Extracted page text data
____________________

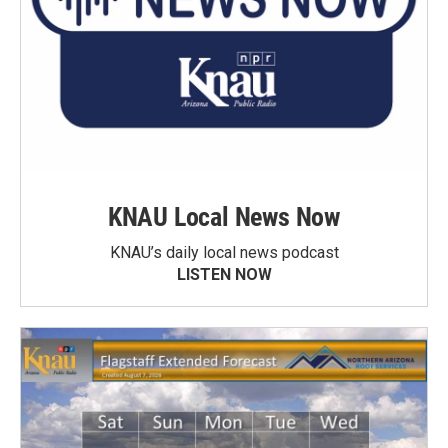
KNAU Local News Now
KNAU’s daily local news podcast
LISTEN NOW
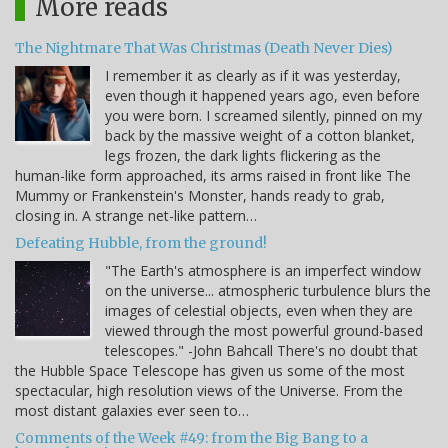
More reads
The Nightmare That Was Christmas (Death Never Dies)
I remember it as clearly as if it was yesterday,
even though it happened years ago, even before
you were born. I screamed silently, pinned on my
back by the massive weight of a cotton blanket,
legs frozen, the dark lights flickering as the
human-like form approached, its arms raised in front like The
Mummy or Frankenstein's Monster, hands ready to grab,
closing in. A strange net-like pattern…
Defeating Hubble, from the ground!
"The Earth's atmosphere is an imperfect window
on the universe... atmospheric turbulence blurs the
images of celestial objects, even when they are
viewed through the most powerful ground-based
telescopes." -John Bahcall There's no doubt that
the Hubble Space Telescope has given us some of the most
spectacular, high resolution views of the Universe. From the
most distant galaxies ever seen to…
Comments of the Week #49: from the Big Bang to a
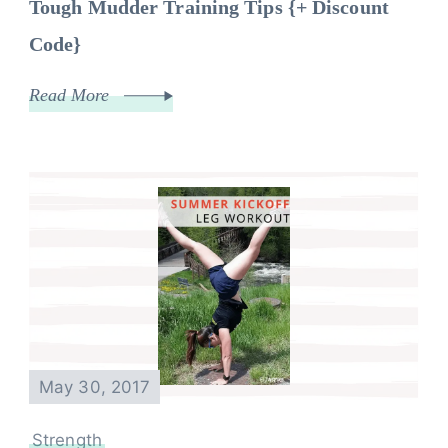
Tough Mudder Training Tips {+ Discount
Code}
Read More
May 30, 2017
Strength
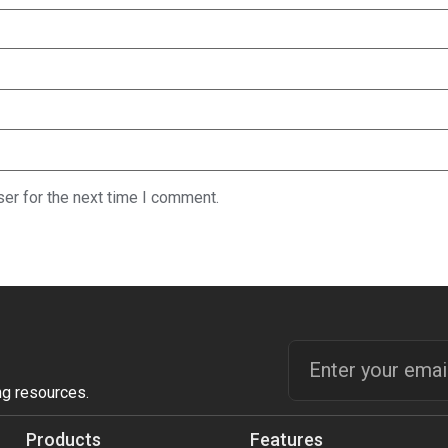
er for the next time I comment.
ng resources.
Products
Features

____________________

### Required action
Scan the data above. Return every line with "Hubble" in it.

### Problem solution
Defeating Hubble, from the ground!
the Hubble Space Telescope has given us some of the most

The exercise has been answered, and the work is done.